The first hurdle the team encountered was choosing which type of cartridge to replicate and what printer to test them in. Many manufacturers’ like HP and Canon have a plethora of new technologies and designs in each ink cartridge, such as data chips and Piezo elements to help regulate ink droplet amounts, levels of ink usage, and general communications with a printer’s software. With such a high amount of finely tuned, specific elements going into each cartridge, these manufactures were out of the question. Kodak, on the other hand, has only ever released two different ink cartridge types, the Kodak 10 series and Kodak 30 series ink cartridges. Additionally, the Kodak cartridges have a simple internal design and only one component that could not be fabricated with a 3D printer, (the ink bladder). After all, the current 3D printer models can only handle one element a time and PLA or ABS plastics are abundant, consistant, and hold no charge which are ideal for creating and testing out new operational inventions. The Kodak ESP C110 was selected as the test printer since it holds the Kodak 30 ink cartridges and is an extremely reliable and popular machine.

The next step after deciding what they wanted to print and how they wanted it to function, was designing a 3D model using a CAD (Computer Assisted Design) program. The team at Ink Factory purchased a MakerBot 2 printer which comes with SolidWorks, a CAD program used as a design engineering software tool. After carefully measuring each component and chamber of the original cartridge, it was time to create an accurately scaled layout or wire frame model of the Kodak 30 ink cartridges using SolidWorks. These 3D drawings are saved as .STL or Stereolithography files which utilize similar technology found in satellites. This technology basically measures light reflection distances off of surfaces to reproduce a scaled 3D model. 
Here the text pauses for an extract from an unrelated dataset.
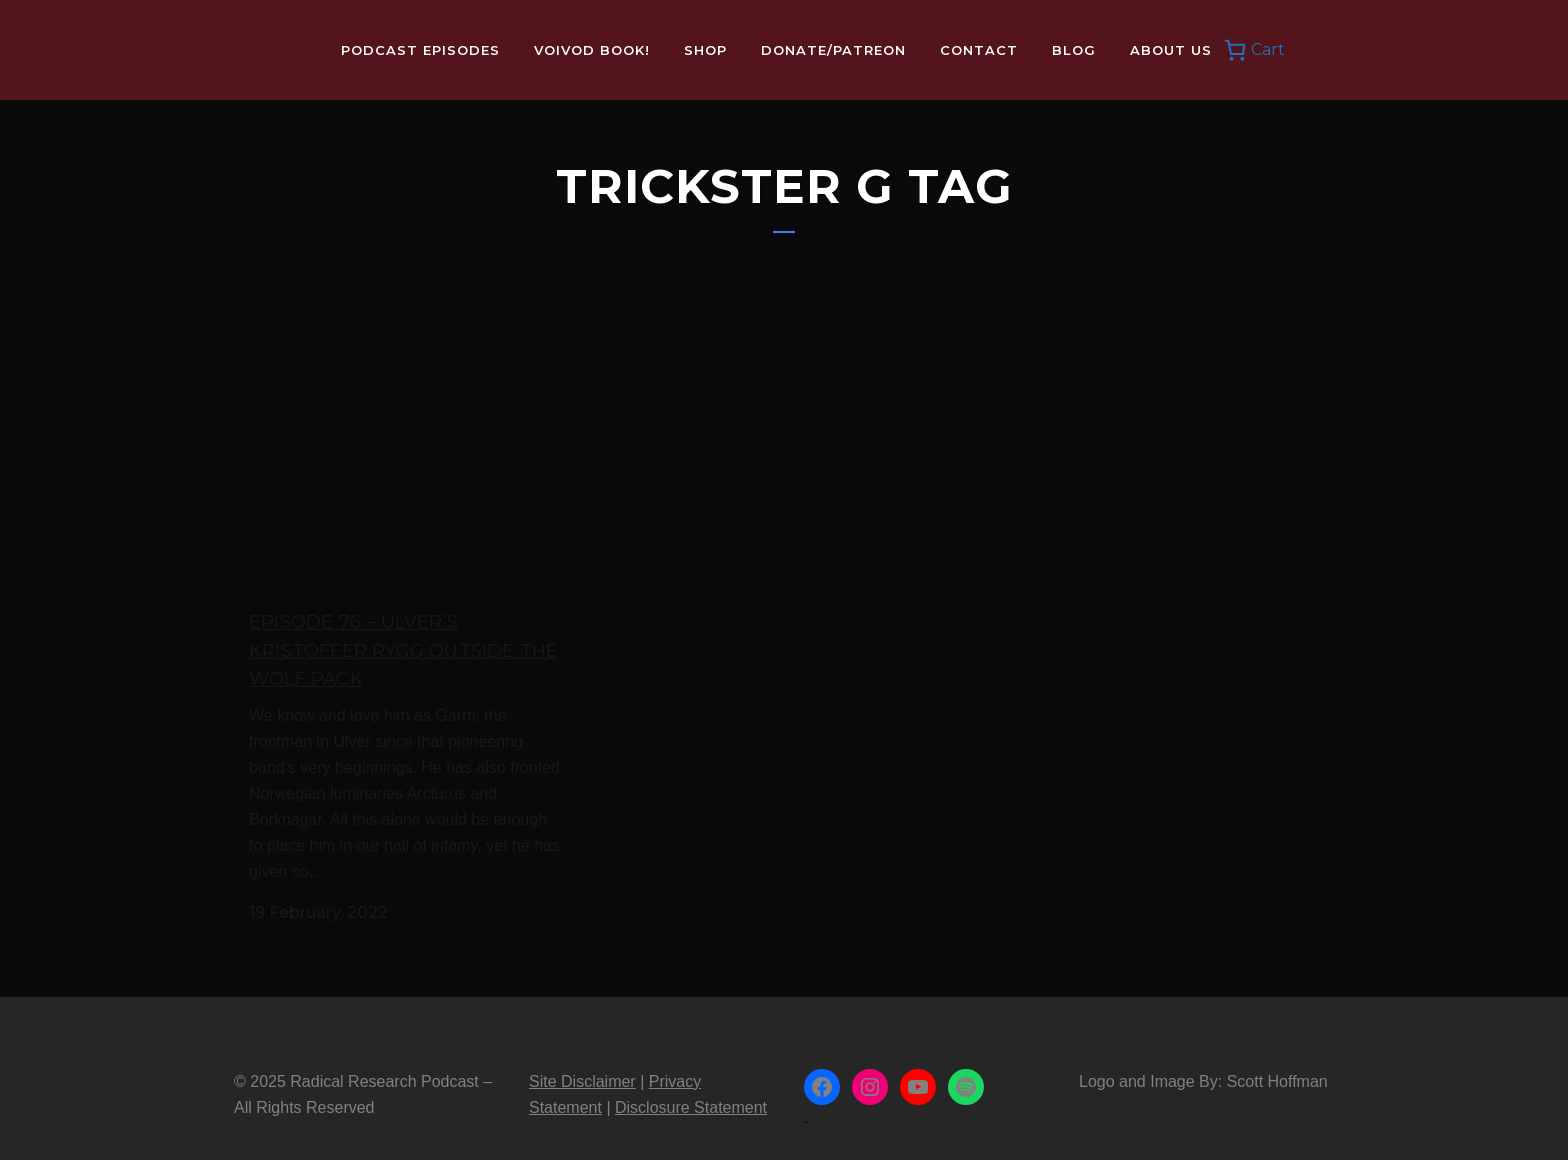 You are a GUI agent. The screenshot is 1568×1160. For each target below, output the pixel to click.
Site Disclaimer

Once a computer animated model (or frame) has been completed using the SolidWorks or other 3D design engineering software, the printer will need to thinly slice the 3D drawing with another inclusive software program entitled MakerWare. MakerWare is MakerBot’s slicing engine, taking 3-Dimensional drafts and dividing them into numerous layers that the printer will be recreating during the printing process. Each 3D printer manufacturer has their own set of software, including a slicing engine and a 3D drafting CAD program.
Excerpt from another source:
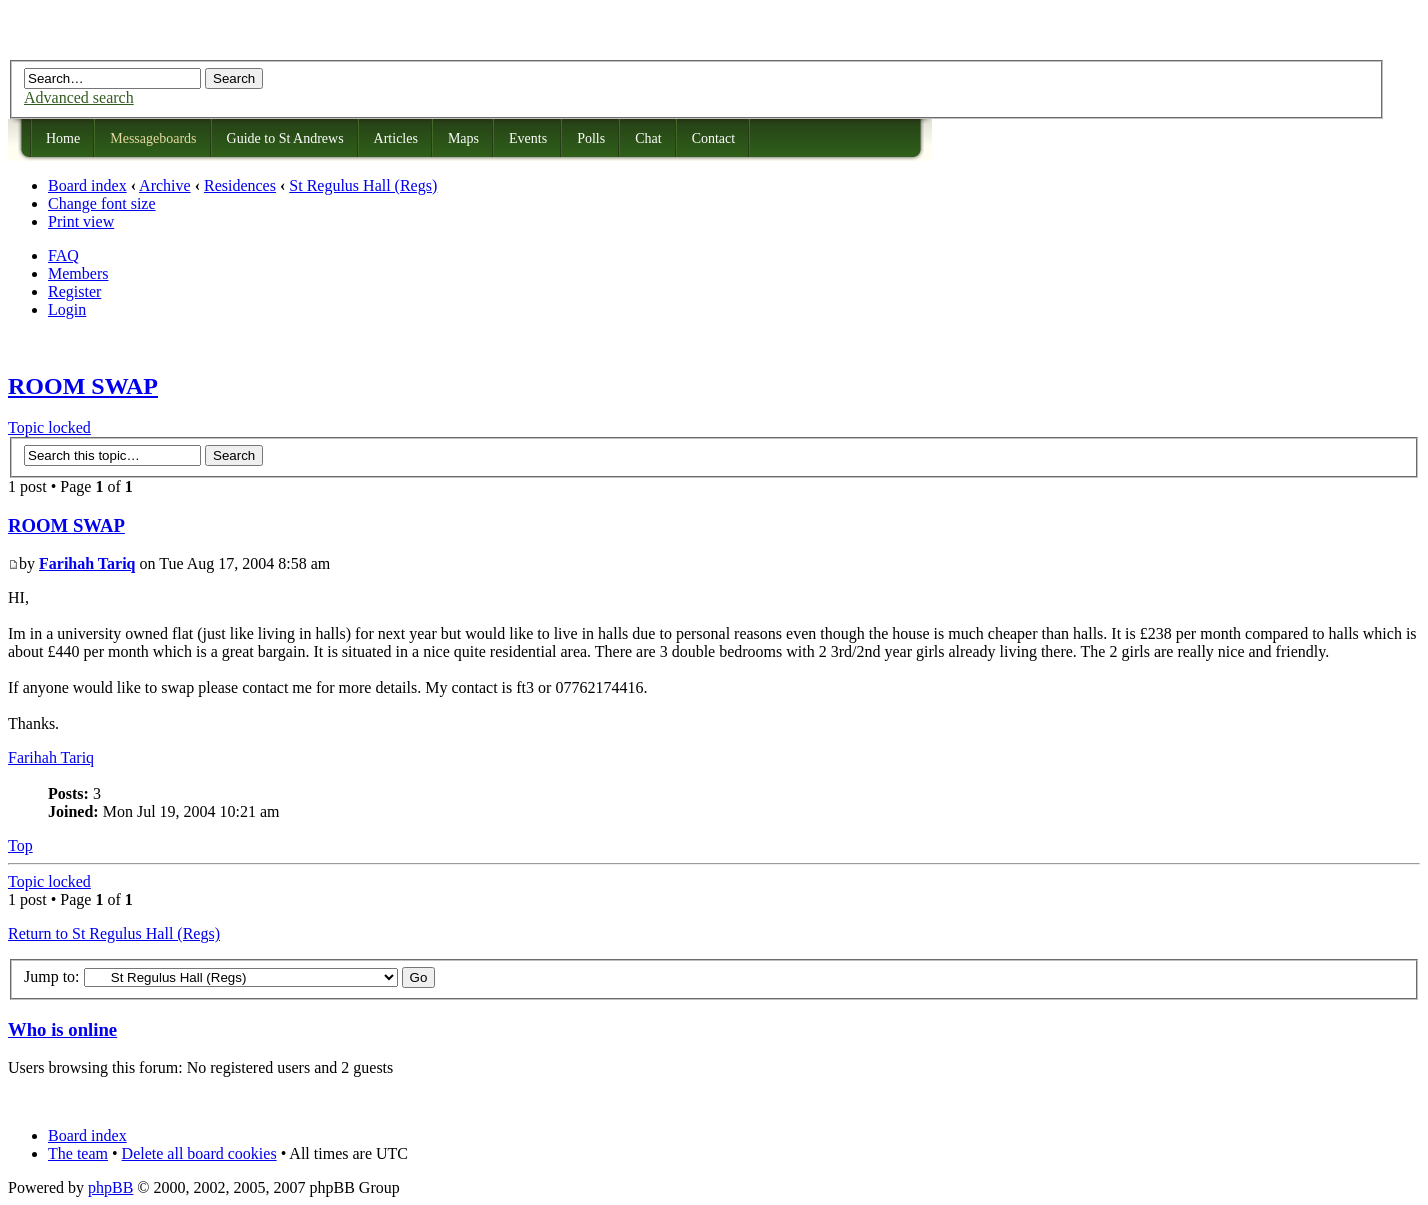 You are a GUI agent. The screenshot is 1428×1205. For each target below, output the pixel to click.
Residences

With the designs being complete, it’s time to print. Ink Factory used PLA plastics to create their model Kodak 30 inkjet cartridges. This was primarily for cost efficiency and the fact that PLA plastics are easy to work with and strong when cooled or hardened from a liquid state. When the printer finishes printing each successive layer, the team at Ink Factory can scrape the newly fabricated cartridges off of the manufacturing faceplate. The new cartridges are then accessorized with the components unable to be manufactured during the printing process and filled using an Ink refill kit. Thus, home users will still not be able to create their own cartridges at home, unless they happen to have access to ink bladders, data chips, and the other miscellaneous components used to communicate with the printer.

Although this is not a universal solution to help lower replacement ink and toner costs, it does open the doors of what is possible with additive manufacturing. I remember the first article I wrote about NASA using 3D printing technology to create a pizza at the International Space Station. The first thought I had, was “this is straight out of Star Trek or some Sci-Fi futuristic movie.” Being able to tell the computer interface what you want and it fabricates the exact item out of thin air in some oversimplified, concaved wall set-up. “Computer, Earl Grey, Hot,” and out comes a steaming cup of Earl Gray tea. How many stories have you heard about a self replicating robot trying to take over the world? The ideas have always been there, they are just now getting the chance to become a reality.